La chiesa di San Mattia (in tedesco St. Matthias) è una chiesa cattolica di Berlino, sita nel quartiere di Schöneberg.
Costruita alla fine del XIX secolo in stile neogotico, è posta sotto tutela monumentale (Denkmalschutz)[1].
Storia
La parrocchia di San Mattia venne istituita a seguito di un lascito testamentale di Matthias Aulike, direttore del Ministero per il Culto del Regno di Prussia con delega ai rapporti con la Chiesa cattolica; nel testamento venne inserita la clausola che i sacerdoti officianti nella nuova parrocchia sarebbero dovuti provenire dalla diocesi di Münster, città d’origine dell’Aulike.
La prima chiesa parrocchiale venne eretta dal 1867 al 1868 sulla Potsdamer Straße; dopo alcuni lustri venne sostituita dall’edificio definitivo sul Winterfeldtplatz, costruito dal 1893 al 1895 seguendo un progetto di Engelbert Seibertz risultato vincitore di un concorso.
Durante la seconda guerra mondiale la chiesa fu gravemente danneggiata dai bombardamenti: andarono perduti l’interno, le vetrate e il coronamento della torre di facciata.

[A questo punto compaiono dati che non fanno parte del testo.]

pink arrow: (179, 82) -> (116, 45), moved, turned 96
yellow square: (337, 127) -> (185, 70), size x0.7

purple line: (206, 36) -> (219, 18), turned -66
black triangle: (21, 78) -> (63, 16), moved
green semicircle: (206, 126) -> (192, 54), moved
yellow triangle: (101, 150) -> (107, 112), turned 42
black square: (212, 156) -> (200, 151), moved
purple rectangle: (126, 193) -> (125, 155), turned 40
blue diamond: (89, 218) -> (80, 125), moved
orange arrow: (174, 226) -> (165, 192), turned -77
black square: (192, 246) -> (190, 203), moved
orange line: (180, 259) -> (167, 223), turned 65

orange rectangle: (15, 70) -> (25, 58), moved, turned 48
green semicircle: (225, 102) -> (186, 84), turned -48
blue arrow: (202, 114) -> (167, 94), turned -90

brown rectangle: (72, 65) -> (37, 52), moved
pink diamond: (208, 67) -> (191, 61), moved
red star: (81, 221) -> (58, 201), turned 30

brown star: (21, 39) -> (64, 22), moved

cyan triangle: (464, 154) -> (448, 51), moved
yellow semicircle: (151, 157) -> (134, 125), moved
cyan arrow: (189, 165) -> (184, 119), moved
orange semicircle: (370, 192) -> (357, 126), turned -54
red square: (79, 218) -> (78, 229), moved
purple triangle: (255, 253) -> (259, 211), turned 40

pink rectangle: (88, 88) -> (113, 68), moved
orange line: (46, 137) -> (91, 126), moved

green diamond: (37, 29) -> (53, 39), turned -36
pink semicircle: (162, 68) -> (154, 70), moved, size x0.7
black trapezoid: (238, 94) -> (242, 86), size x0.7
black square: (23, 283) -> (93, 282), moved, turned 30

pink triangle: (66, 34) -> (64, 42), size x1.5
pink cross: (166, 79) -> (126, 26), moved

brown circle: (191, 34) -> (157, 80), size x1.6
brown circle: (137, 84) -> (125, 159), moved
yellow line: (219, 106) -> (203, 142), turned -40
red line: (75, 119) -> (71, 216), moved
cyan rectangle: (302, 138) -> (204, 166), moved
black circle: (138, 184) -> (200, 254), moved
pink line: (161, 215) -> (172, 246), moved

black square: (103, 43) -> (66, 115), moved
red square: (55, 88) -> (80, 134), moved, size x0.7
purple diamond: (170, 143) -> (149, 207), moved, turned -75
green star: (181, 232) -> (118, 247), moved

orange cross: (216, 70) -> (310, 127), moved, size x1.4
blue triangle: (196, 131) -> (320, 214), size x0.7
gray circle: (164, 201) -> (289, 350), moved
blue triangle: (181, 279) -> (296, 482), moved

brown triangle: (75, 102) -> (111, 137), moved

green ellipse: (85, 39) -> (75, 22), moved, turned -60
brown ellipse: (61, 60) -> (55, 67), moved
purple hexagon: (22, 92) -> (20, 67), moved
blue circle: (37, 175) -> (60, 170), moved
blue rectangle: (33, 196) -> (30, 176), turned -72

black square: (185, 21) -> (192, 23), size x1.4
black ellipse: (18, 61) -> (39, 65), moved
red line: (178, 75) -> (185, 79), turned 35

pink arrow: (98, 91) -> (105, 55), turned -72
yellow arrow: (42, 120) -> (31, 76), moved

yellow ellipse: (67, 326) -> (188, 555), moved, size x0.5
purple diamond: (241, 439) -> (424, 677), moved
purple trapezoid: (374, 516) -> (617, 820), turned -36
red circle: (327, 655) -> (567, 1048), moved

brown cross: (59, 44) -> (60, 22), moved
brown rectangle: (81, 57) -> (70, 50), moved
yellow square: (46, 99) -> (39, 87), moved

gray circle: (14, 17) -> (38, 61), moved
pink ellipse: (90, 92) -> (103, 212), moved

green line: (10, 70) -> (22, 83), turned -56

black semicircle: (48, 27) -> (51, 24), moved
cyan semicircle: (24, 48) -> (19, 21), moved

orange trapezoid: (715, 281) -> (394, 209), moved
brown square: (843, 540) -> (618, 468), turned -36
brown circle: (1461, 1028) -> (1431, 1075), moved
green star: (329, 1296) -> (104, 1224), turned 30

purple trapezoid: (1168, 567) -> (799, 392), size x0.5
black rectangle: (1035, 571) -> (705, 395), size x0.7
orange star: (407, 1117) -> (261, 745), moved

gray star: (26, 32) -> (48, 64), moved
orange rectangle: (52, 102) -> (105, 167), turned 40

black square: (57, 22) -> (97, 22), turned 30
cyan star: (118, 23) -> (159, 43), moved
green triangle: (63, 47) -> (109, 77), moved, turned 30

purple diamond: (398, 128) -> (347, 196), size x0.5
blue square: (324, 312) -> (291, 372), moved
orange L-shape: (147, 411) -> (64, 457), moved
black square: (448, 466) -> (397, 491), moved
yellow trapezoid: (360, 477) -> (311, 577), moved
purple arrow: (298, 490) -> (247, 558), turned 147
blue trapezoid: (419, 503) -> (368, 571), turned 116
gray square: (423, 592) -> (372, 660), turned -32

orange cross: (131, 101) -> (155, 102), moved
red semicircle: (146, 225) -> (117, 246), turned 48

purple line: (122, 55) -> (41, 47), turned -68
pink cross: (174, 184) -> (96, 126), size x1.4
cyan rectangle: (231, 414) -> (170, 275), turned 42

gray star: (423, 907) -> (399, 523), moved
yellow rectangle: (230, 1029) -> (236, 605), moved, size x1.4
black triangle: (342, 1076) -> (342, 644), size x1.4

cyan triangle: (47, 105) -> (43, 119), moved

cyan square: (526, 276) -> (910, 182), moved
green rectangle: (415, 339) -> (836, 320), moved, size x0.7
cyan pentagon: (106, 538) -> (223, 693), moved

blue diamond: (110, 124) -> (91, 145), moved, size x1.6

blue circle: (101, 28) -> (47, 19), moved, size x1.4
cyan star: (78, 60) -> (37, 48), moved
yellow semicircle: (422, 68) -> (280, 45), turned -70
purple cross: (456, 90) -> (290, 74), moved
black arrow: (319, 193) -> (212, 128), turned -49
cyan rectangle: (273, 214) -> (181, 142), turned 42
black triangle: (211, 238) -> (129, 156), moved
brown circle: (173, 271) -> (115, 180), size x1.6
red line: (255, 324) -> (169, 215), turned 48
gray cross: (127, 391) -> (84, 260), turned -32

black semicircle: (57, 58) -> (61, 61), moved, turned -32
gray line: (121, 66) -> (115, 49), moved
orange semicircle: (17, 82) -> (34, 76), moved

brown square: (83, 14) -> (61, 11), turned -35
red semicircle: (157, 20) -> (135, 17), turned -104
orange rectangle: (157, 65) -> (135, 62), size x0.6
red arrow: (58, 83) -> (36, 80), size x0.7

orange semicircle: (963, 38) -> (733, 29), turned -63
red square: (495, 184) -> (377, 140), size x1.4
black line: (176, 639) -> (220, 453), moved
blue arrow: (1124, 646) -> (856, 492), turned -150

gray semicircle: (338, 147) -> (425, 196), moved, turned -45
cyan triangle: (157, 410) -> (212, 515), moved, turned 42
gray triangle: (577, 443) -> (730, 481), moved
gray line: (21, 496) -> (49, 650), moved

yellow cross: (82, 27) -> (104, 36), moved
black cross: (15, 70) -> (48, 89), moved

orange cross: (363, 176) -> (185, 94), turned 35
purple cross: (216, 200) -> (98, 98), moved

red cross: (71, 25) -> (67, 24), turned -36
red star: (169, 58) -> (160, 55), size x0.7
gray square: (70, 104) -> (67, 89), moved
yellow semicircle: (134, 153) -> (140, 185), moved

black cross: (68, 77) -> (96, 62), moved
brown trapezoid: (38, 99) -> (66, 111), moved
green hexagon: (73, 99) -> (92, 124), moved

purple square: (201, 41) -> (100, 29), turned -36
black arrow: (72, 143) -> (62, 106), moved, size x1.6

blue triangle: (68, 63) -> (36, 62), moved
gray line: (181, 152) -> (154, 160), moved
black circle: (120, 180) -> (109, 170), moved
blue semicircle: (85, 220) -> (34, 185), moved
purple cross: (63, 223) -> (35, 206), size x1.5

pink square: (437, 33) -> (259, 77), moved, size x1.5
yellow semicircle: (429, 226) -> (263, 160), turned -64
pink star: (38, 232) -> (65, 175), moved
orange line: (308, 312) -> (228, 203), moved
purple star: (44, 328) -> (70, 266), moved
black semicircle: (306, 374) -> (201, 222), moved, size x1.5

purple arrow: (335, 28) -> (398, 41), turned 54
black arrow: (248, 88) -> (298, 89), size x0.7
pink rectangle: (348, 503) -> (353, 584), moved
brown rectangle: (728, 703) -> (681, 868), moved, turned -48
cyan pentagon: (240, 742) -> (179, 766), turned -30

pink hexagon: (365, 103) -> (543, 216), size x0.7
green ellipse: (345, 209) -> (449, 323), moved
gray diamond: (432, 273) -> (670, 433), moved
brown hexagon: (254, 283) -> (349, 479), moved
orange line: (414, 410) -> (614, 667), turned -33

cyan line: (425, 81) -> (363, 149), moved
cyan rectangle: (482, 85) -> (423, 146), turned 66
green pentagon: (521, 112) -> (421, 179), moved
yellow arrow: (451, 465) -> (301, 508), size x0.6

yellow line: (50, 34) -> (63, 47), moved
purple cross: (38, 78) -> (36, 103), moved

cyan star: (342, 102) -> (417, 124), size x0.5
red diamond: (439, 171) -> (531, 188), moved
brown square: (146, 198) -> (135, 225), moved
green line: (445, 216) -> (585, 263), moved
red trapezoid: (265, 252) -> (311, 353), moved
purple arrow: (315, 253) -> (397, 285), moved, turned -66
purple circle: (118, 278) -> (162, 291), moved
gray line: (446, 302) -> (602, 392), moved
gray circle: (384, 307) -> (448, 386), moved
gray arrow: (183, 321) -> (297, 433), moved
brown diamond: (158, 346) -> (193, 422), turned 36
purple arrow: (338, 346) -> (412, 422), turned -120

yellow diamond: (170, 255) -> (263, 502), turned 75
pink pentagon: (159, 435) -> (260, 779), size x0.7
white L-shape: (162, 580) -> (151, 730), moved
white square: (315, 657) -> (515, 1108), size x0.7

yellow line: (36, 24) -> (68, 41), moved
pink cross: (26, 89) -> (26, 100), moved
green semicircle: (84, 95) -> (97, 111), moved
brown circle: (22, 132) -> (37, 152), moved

La ricostruzione, in forme semplificate, fu curata da Felix Hinssen.
Dal 1987 al 1989 fu effettuato un restauro approfondito dell’interno.
Caratteristiche
La chiesa è posta sul lato meridionale del Winterfeldtplatz, isolata dagli edifici circostanti; l’ingresso principale è posto sul lato sud, in fregio alla Pallasstraße.
L’edificio, in stile neogotico, è rivestito esternamente in mattoni rossi, con dettagli in pietra arenaria. Al centro della facciata si erge una torre, in origine conclusa da un coronamento a punta, distrutto durante la seconda guerra mondiale e non ricostruito.
L’interno, a forma di sala (Hallenkirche), è a tre navate, concluse verso il fondo da un coro principale centrale e due laterali secondari. I finestroni che danno luce all’interno sono ornati da un ciclo di 28 vetrate, realizzate da Hermann Gottfried in occasione del restauro del 1987-89.
Note
- ^ (DE) Kath. St. Matthias-Kirche, su stadtentwicklung.berlin.de. URL consultato il 3 maggio 2017 (archiviato dall'url originale il 7 settembre 2016).